The periodic table is a tabular arrangement of the chemical elements, ordered by their atomic number, electron configuration, and recurring chemical properties, whose structure shows periodic trends.
63 chemical elements were known by the middle of the XIX century, and many scientists attempted to come up with some kind of system. In 1869, Dmitri Mendeleev formulated the Periodic Law and published his table of chemical elements, which was the predecessor of the modern periodic table. The first table consisted of 67 elements. In subsequent years, Mendeleev repeatedly modified it and added new elements.
150 years of the periodic table: international symposiums, competitions and the 4th International Conference on the Periodic Table
2019 will be the 150th anniversary of the periodic table and has therefore been proclaimed the “International Year of the Periodic Table of Chemical Elements” (IYPT 2019) by the UN. All around the globe celebrations will take place in 2019. The purpose of IYPT is to enhance the understanding and appreciation of fundamental science among the public. On June 1, IUPAC (International Union of Pure and Applied Chemistry) and UNESCO launched a website devoted to the International Year of the Periodic Table, where you can find an overview of events around the world.
On February 8, the Russian Science Day and Dmitri Mendeleev’s Birthday, Moscow will host the Opening Ceremony for the International Year of the Periodic Table, while on July 26-28, St. Petersburg will host the 4th International Conference on the Periodic Table at ITMO University.
Why St. Petersburg?
It was Mikhail Kurushkin, a lecturer at ITMO’s Research and Educational Center of Chemical Engineering and Biotechnology, who initiated the idea to host the Conference in March 2018 when talking to Eric Scerri, a professor of chemistry at the University of California, Los Angeles.
“I have been studying the periodic table for about ten years.

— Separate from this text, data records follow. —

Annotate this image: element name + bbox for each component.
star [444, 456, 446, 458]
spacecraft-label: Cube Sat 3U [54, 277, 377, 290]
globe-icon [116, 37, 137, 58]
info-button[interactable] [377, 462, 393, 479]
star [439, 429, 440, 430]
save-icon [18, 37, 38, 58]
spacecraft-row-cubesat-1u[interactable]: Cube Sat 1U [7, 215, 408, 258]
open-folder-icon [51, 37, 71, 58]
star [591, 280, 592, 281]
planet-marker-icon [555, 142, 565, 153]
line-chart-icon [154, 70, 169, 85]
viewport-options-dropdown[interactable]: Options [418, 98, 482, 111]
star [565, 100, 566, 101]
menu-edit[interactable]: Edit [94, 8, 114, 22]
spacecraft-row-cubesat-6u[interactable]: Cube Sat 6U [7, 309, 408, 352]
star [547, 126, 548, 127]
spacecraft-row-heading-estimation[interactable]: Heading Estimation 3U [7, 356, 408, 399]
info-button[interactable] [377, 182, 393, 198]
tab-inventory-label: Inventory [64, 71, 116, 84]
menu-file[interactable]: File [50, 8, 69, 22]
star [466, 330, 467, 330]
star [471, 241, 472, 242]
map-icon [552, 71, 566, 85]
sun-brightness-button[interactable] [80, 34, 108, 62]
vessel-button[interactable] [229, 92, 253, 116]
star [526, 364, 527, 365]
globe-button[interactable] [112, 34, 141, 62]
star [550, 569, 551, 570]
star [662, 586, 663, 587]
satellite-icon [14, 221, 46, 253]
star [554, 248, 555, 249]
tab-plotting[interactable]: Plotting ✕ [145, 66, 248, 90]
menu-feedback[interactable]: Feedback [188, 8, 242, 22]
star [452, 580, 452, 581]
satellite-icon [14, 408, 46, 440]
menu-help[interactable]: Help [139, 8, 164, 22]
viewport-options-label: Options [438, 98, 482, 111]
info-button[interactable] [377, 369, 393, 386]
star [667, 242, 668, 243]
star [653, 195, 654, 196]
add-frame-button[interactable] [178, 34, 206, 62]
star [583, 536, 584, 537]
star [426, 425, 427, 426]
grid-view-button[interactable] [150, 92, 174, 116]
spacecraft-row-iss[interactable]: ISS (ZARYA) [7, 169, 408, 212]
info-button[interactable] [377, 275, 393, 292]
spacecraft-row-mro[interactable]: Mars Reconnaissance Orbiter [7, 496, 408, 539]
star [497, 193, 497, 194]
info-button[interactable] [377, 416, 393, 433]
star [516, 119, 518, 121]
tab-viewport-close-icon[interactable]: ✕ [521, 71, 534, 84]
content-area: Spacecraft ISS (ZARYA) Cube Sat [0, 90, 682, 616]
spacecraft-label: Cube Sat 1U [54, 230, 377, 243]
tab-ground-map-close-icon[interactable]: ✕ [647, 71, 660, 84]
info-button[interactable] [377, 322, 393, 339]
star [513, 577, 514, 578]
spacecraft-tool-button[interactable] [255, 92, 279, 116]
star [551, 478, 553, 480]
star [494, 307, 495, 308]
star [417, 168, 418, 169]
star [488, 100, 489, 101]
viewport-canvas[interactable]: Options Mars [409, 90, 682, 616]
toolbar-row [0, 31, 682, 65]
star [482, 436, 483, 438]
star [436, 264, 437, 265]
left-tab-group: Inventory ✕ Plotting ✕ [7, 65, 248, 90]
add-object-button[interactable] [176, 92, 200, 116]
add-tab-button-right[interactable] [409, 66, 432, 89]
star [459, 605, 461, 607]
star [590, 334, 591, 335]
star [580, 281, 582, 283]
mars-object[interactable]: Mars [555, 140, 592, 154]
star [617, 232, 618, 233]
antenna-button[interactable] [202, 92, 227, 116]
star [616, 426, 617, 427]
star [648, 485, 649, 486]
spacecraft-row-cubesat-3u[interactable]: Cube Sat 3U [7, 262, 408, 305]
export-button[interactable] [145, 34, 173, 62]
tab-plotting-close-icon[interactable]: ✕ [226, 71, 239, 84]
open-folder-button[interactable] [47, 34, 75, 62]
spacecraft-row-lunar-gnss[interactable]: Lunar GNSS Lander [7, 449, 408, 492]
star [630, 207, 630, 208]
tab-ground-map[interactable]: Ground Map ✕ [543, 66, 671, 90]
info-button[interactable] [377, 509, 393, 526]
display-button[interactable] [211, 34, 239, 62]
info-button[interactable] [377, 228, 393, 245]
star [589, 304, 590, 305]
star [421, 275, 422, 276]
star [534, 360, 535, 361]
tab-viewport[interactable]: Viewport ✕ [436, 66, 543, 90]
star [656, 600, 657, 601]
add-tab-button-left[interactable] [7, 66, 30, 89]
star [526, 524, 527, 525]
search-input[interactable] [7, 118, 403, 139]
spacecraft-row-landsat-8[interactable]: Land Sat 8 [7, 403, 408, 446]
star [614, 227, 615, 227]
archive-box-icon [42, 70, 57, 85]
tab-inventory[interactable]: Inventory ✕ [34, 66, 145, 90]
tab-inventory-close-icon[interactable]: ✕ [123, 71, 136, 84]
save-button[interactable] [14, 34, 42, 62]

It’s about this time when I first read Eric Scerri’s publications. Eric Scerri is one of the leading scientists in the field of chemistry, a writer and philosopher of science. Last year, I published my first article on the periodic table in the Journal of Chemical Education. I sent this article to Eric Scerri, and we started communicating. In December, he told me about the UN announcing 2019 the International Year of the Periodic Table and we decided to contribute to the celebration of this event”, shares Mikhail Kurushkin.
Only three conferences on the periodic table have been organized so far. The first one was held in 1969 in the Vatican, while the second and the third ones were held in 2003 and in 2012 in Canada and Peru, respectively. It was here, in St. Petersburg, where Dmitri Mendeleev published his first version of the periodic table. That’s why St. Petersburg was chosen as the host city for the Conference, notes Mikhail Kurushkin.
A website of the Conference has already been launched. Among the people who have already joined the event are many Russian and international researchers, e.g. Fabienne Meyers, a member of the IUPAC secretariat and IUPAC Chemistry International journal’s editor. The event has already gained support from Russia’s leading universities. Conference proceedings will be published by Oxford University Press.
Key topics and speakers
The Conference will be held for three days. Among the speakers are both scientists and specialists working in the field of chemistry.
“The periodic table is an icon of science, not just chemistry. That’s why we decided to invite speakers from various fields and countries. There will be scientists from the US and Italy, and from other Russian cities”, says Mikhail Kurushkin.
Among the scientists who received invitations to speak at the Conference will be Yuri Oganessian, a Soviet and Russian nuclear physicist, a researcher at the Flerov Laboratory of Nuclear Reactions at the Joint Institute for Nuclear Research and the only currently living person with a chemical element named after him, George Whitesides, a prolific author with the highest Hirsch index of all living chemists, and Jean-Marie Lehn, a Nobel Prize winner in chemistry.
“Does the periodic table have an end? There is no unambiguous opinion about it yet, but there are many theories. This is a very interesting question, which is still relevant today. Besides, scientists still argue about the very concept of the table”, commented Mikhail Kurushkin.
During the three days, ITMO University will host various exhibitions, workshops and poster sessions. The winners will get an opportunity to receive Eric Scerri’s books and presents from the Conference’s partners.
“We’re going to invite some speakers, who have never presented their research in Russia before. I’m proud that this event will take place at ITMO University”, says Mr. Kurushkin.